Doctor's relaxed private opinions on mask wearing contradicted his public urgency.

Published: June 4, 2021 10:18am

Updated: June 4, 2021 11:58am

Newly released emails from U.S. infectious disease expert Dr. Anthony Fauci show the celebrated doctor appearing to contradict himself in private over mask guidance that he had repeatedly stressed in public for many weeks. 

The emails, obtained by the Informed Consent Action Network, span from February to May of 2020, when Fauci and other U.S. officials were scrambling to address the unfolding SARS-Cov-2 crisis in the country.

U.S. health officials in the late winter and early spring of 2020 had repeatedly stressed that Americans did not need to wear a mask as a protective measure against virus, which came to be known as COVID-19.

Starting in April 2020, health officials, including Fauci, changed their recommendations and began pushing for widespread mask usage.

Yet even as general mask usage was being discouraged earlier in the year, Fauci stressed what he said was their critical importance in the healthcare industry.

Health officials were pushing last year for mask wearing out of the belief that wearing them would block the large droplets from humans thought to be responsible for spreading the virus. 

"The one thing you don't want to do, you don't want to take masks away from the health care providers who are in a real and present danger of getting infected," he said in early April 2020. "That would be the worst thing we do."

In an  April 16 email, however, Fauci told Medical University of South Carolina Dean Ray DuBois that he should not require healthcare workers in his system to don a face mask while on the job. 

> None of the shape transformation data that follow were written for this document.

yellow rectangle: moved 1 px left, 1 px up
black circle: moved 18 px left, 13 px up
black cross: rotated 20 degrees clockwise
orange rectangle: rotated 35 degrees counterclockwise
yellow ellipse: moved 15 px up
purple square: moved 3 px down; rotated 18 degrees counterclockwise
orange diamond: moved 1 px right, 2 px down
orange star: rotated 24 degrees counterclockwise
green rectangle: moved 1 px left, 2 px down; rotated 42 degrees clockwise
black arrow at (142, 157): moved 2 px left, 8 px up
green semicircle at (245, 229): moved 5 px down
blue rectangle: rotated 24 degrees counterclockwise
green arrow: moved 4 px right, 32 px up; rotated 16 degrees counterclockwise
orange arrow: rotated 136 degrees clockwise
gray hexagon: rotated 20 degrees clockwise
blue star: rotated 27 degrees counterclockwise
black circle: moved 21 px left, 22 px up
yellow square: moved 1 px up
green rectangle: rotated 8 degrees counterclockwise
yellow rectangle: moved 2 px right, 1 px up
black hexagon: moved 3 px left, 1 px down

"Currently, we have a 'voluntary' mask wearing policy for the health system and our main University Hospital," DuBois wrote Fauci. "Based on your recent comments about asymptomatic and pre-symptomatic carriers of COVID-19, do you agree that keeping this voluntary is the correct approach?"

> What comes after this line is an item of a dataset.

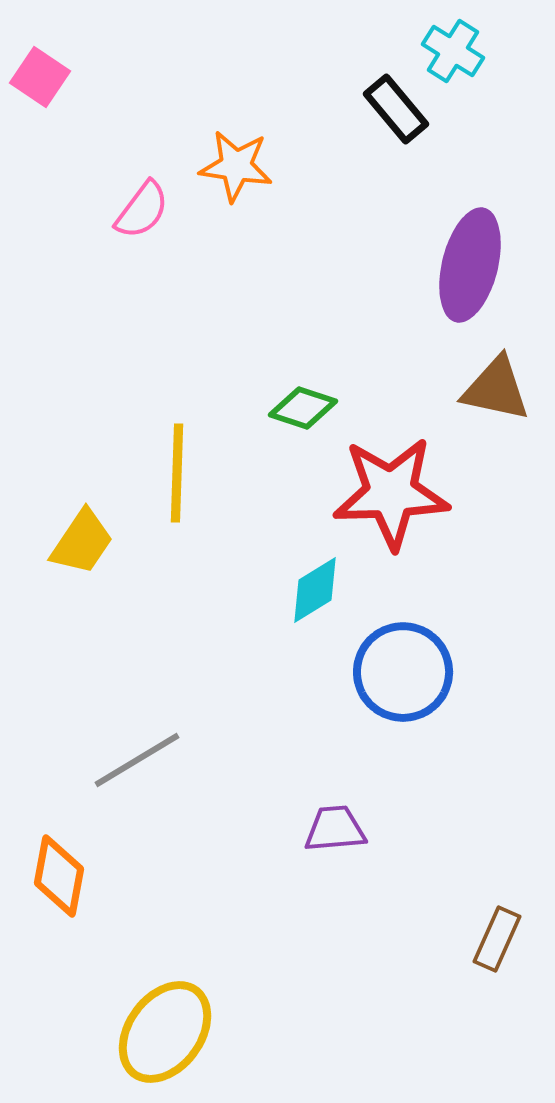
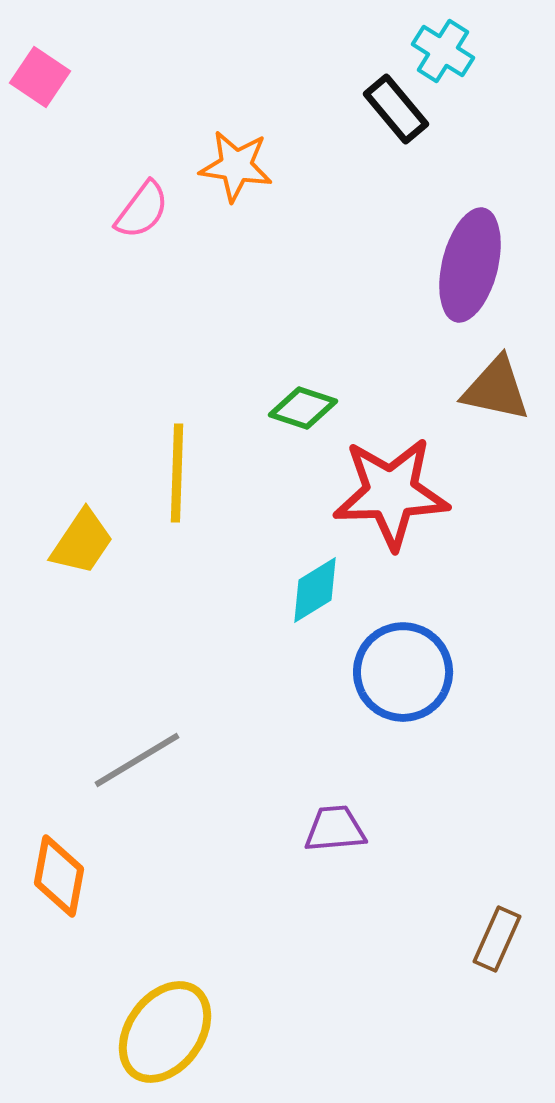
cyan cross: moved 10 px left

"I would keep the policy 'voluntary,' " Fauci replied, "but I would 'encourage' employees to wear them."

Fauci did not immediately respond to a request for comment on Friday morning regarding the seeming discrepancy between his strong advocacy for healthcare masking versus his apparent diffidence toward mandatory mask policy in a healthcare setting.

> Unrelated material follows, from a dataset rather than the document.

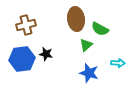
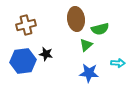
green semicircle: rotated 42 degrees counterclockwise
blue hexagon: moved 1 px right, 2 px down
blue star: rotated 12 degrees counterclockwise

The federal infectious disease expert has been a strong advocate of masking over the past year, insisting that new evidence emerged after the start of the pandemic to support the usage of face coverings during the pandemic. 

Fauci has also claimed that his earlier advice to not wear masks was in part an attempt to keep the public from buying up masks that were allegedly badly needed in the healthcare sector.